Your objective
One number is the whole answer: the tally of lines in the records below that contain "peut".

*** Opening Provided data ***

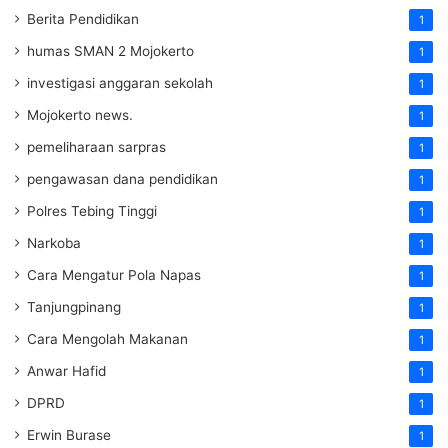
Berita Pendidikan
1
humas SMAN 2 Mojokerto
1
investigasi anggaran sekolah
1
Mojokerto news.
1
pemeliharaan sarpras
1
pengawasan dana pendidikan
1
Polres Tebing Tinggi
1
Narkoba
1
Cara Mengatur Pola Napas
1
Tanjungpinang
1
Cara Mengolah Makanan
1
Anwar Hafid
1
DPRD
1
Erwin Burase
1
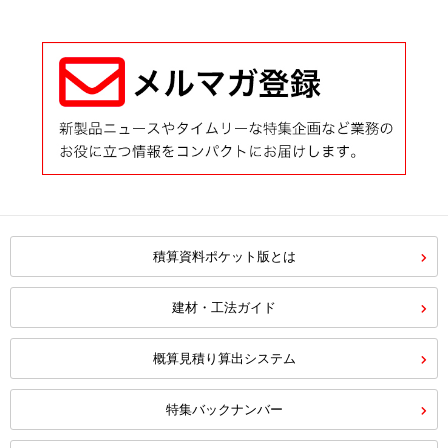
積算資料ポケット版とは
建材・工法ガイド
概算見積り算出システム
特集バックナンバー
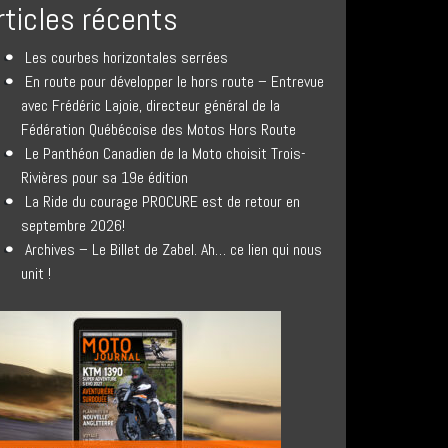
rticles récents
Les courbes horizontales serrées
En route pour développer le hors route – Entrevue
avec Frédéric Lajoie, directeur général de la
Fédération Québécoise des Motos Hors Route
Le Panthéon Canadien de la Moto choisit Trois-
Rivières pour sa 19e édition
La Ride du courage PROCURE est de retour en
septembre 2026!
Archives – Le Billet de Zabel. Ah… ce lien qui nous
unit !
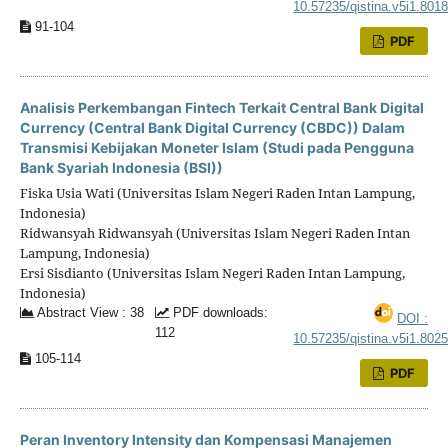
10.57235/qistina.v5i1.801
91-104
PDF
Analisis Perkembangan Fintech Terkait Central Bank Digital
Currency (Central Bank Digital Currency (CBDC)) Dalam
Transmisi Kebijakan Moneter Islam (Studi pada Pengguna
Bank Syariah Indonesia (BSI))
Fiska Usia Wati (Universitas Islam Negeri Raden Intan Lampung,
Indonesia)
Ridwansyah Ridwansyah (Universitas Islam Negeri Raden Intan
Lampung, Indonesia)
Ersi Sisdianto (Universitas Islam Negeri Raden Intan Lampung,
Indonesia)
Abstract View : 38
PDF downloads:
DOI :
112
10.57235/qistina.v5i1.802
105-114
PDF
Peran Inventory Intensity dan Kompensasi Manajemen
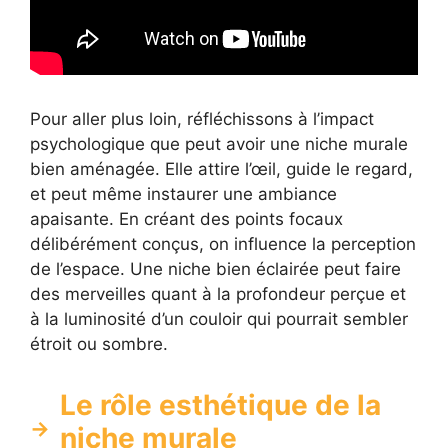
Pour aller plus loin, réfléchissons à l’impact
psychologique que peut avoir une niche murale
bien aménagée. Elle attire l’œil, guide le regard,
et peut même instaurer une ambiance
apaisante. En créant des points focaux
délibérément conçus, on influence la perception
de l’espace. Une niche bien éclairée peut faire
des merveilles quant à la profondeur perçue et
à la luminosité d’un couloir qui pourrait sembler
étroit ou sombre.
Le rôle esthétique de la
niche murale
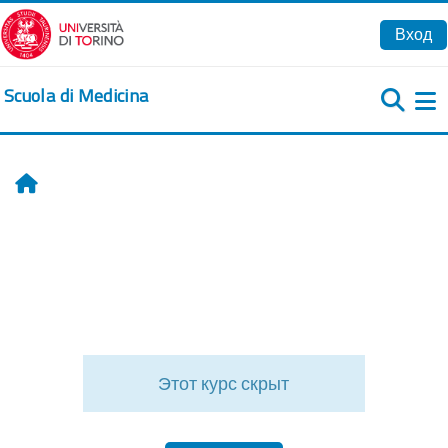
Перейти к основному содержанию
Вход
Scuola di Medicina
Б
Главная
Этот курс скрыт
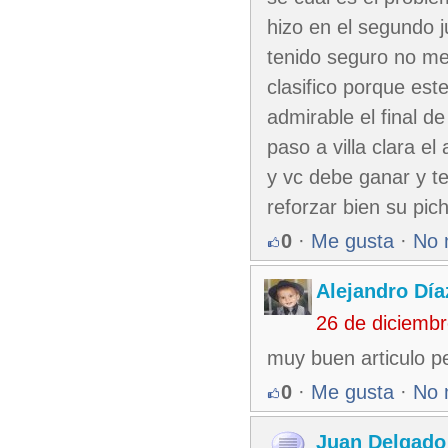
hizo en el segundo 
tenido seguro no me
clasifico porque este
admirable el final d
paso a villa clara el
y vc debe ganar y t
reforzar bien su pic
0
·
Me gusta
·
No 
Alejandro Día
26 de diciemb
muy buen articulo ped
0
·
Me gusta
·
No 
Juan Delgado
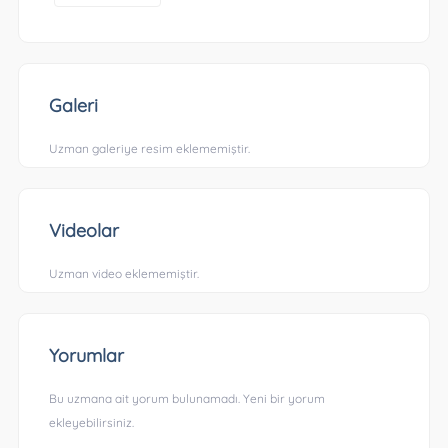
Galeri
Uzman galeriye resim eklememiştir.
Videolar
Uzman video eklememiştir.
Yorumlar
Bu uzmana ait yorum bulunamadı. Yeni bir yorum
ekleyebilirsiniz.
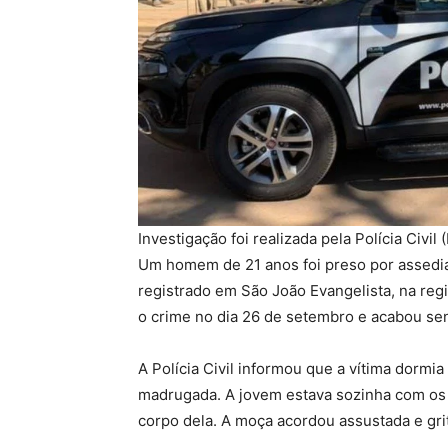
Investigação foi realizada pela Polícia Civi
Um homem de 21 anos foi preso por assediar
registrado em São João Evangelista, na reg
o crime no dia 26 de setembro e acabou sen
A Polícia Civil informou que a vítima dorm
madrugada. A jovem estava sozinha com os 
corpo dela. A moça acordou assustada e gri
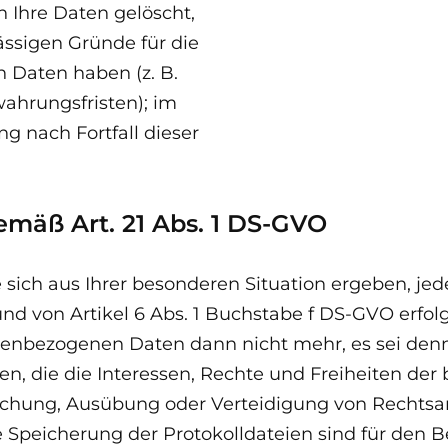
 Ihre Daten gelöscht,
ässigen Gründe für die
 Daten haben (z. B.
ahrungsfristen); im
ng nach Fortfall dieser
emäß Art. 21 Abs. 1 DS-GVO
 sich aus Ihrer besonderen Situation ergeben, jed
d von Artikel 6 Abs. 1 Buchstabe f DS-GVO erfolg
onenbezogenen Daten dann nicht mehr, es sei de
n, die die Interessen, Rechte und Freiheiten der
achung, Ausübung oder Verteidigung von Rechtsa
e Speicherung der Protokolldateien sind für den B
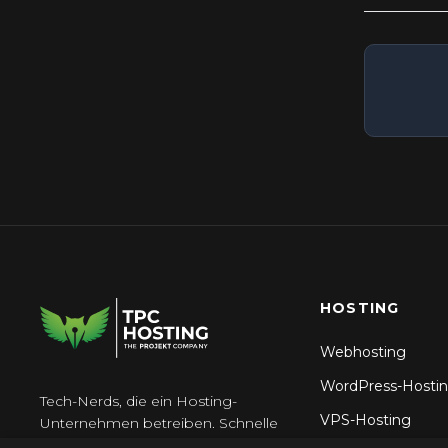
HOSTING
Webhosting
WordPress-Hosti
Tech-Nerds, die ein Hosting-
VPS-Hosting
Unternehmen betreiben. Schnelle
Server, 24\/7 Support, keine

*** Closing Provided data ***

Answer area
3